Cyber-Theft Libel/Slander Tortious Interference
From Dale Whitman -- Dirt Blog
Recent Development Close It! Title Services, Inc. v. Nadel, 248 A.3d 132 (D.C. 2021). Attorney’s criticism of title company can comprise the tort of interference with business relationship Prepared by Barlow Burke and Dale Whitman
The purchasers of a house were victimized by a typical wire transfer scam. They received an email, purportedly from the title company, giving them a different routing and account number than the title company had previously given them. The email was a scam, but the purchasers wired $1.57 million to the false account and the money was lost to the cybercriminals.
They hired Nadel to represent them in a suit against the title company.

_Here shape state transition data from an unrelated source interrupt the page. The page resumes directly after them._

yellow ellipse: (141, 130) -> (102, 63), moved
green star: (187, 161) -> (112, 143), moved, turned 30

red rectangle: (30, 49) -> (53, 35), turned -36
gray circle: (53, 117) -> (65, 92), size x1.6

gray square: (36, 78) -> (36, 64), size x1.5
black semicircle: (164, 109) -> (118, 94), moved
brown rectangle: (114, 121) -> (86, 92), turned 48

Shortly after the suit was filed, Nadel stated in an interview with a local radio station that the title company “either caused our money to be stolen or stole it,” and that “if they weren't responsible for helping steal the money, it certainly seems like they knew well in advance of that closing that the money was gone.” He further stated that the title company did not have “any evidence that it happened because of hackers other than [the company’s] say so.” These statements were repeated on Nadel’s law firm’s web site. The title company demanded a retraction, but Nadel refused.
The house purchasers’ suit against the title company, after mediation, was dismissed with prejudice. The title company then sued Nadel, the buyers’ attorney, for both defamation and the tort of interference with a business relationship, on account of his public statements. The D.C. Court of Appeals rejected the defamation claim; it held that, to be defamatory, the statements must make the plaintiff “appear odious, infamous, or ridiculous.” In context, “it would have been clear to the audience that, considered objectively, Nadel was speaking as an attorney, espousing a theory of liability to serve his clients’ interests, not making a personal accusation that appellants were ‘odious, infamous, or ridiculous.’”

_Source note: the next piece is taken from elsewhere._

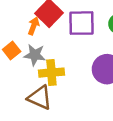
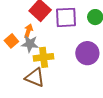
orange arrow: (34, 26) -> (28, 31), moved

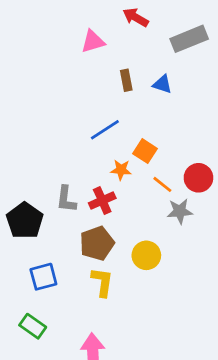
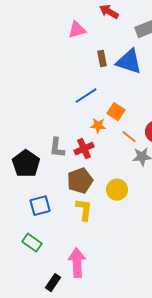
blue triangle: (162, 84) -> (129, 62), size x1.8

However, the court found that the title company’s complaint stated a valid claim for the tort of interference with a business relationship. This tort requires proof of four elements: (1) a valid business relationship, (2) of which the defendant has knowledge, and (3) with which the defendant intentionally interfered, and (4) resulting in damages.

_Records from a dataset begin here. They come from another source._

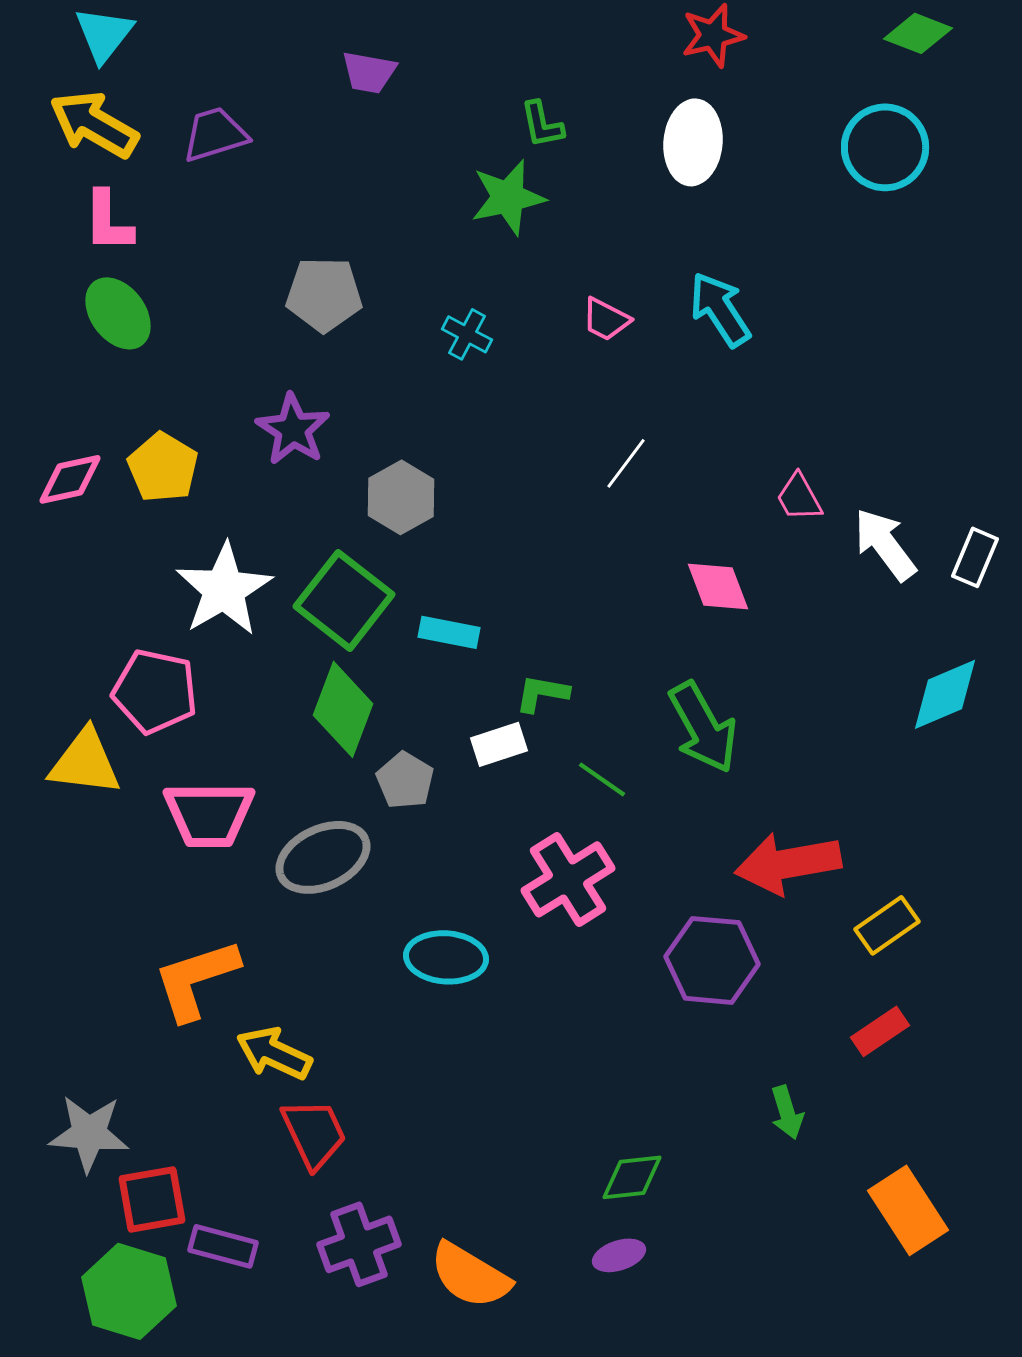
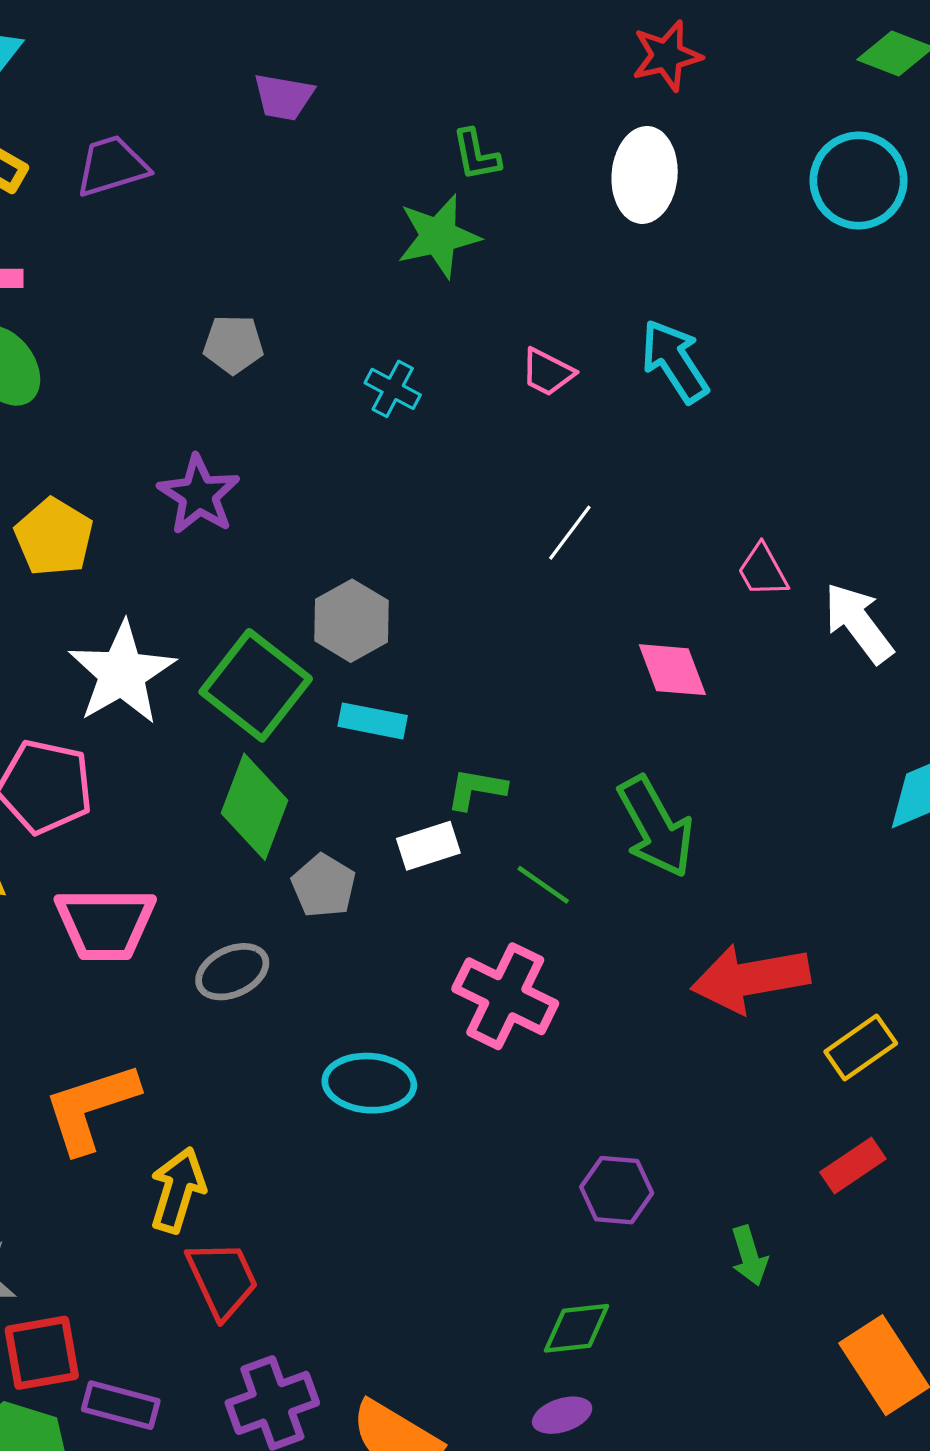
gray pentagon: (324, 294) -> (233, 344), size x0.7
gray hexagon: (401, 497) -> (351, 621), moved
gray ellipse: (323, 857) -> (232, 972), size x0.7
pink cross: (568, 879) -> (505, 996), turned -32
purple hexagon: (712, 960) -> (617, 1190), moved, size x0.7
yellow arrow: (274, 1053) -> (178, 1190), turned 82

The first element of the tort was, the court said, adequately pled with the allegation that the plaintiff title company had established business relations with brokers, lenders, insurers, and buyers and sellers. The second element was adequately pled with an allegation that the defendant knew of these relationships. The third element was pled with an allegation that the defendant’s statements caused harm, but were not retracted when defendant was informed of the harm. The four and final element of the tort was adequately pled when the company’s revenues from business referred by brokers and lenders decreased after years of increase.
Comments:
1. As to the elements of the tort, the court did not require that specific business relationships be pled with particularity, and defendant’s knowledge of those relationships was shown when the title company was chosen because it was known to the defendant to be “the largest independently owned and operated title company” in the jurisdiction. Nor, the court said, need the intentional interference be malicious.
2. The court refused to apply the D.C. anti-SLAPP Act. Such statutes give a defendant an opportunity to get an early dismissal of a case, but only if the claim arises from an act – here, attorney Nadel's statements – “in furtherance of the right of advocacy on issues of public interest” Nadel argued that his public statements addressed the issue of cybercrime. However, the court was unconvinced; it found that Nadel was primarily advocating his client’s interests in a private lawsuit, not staking out a position on a matter of public interest.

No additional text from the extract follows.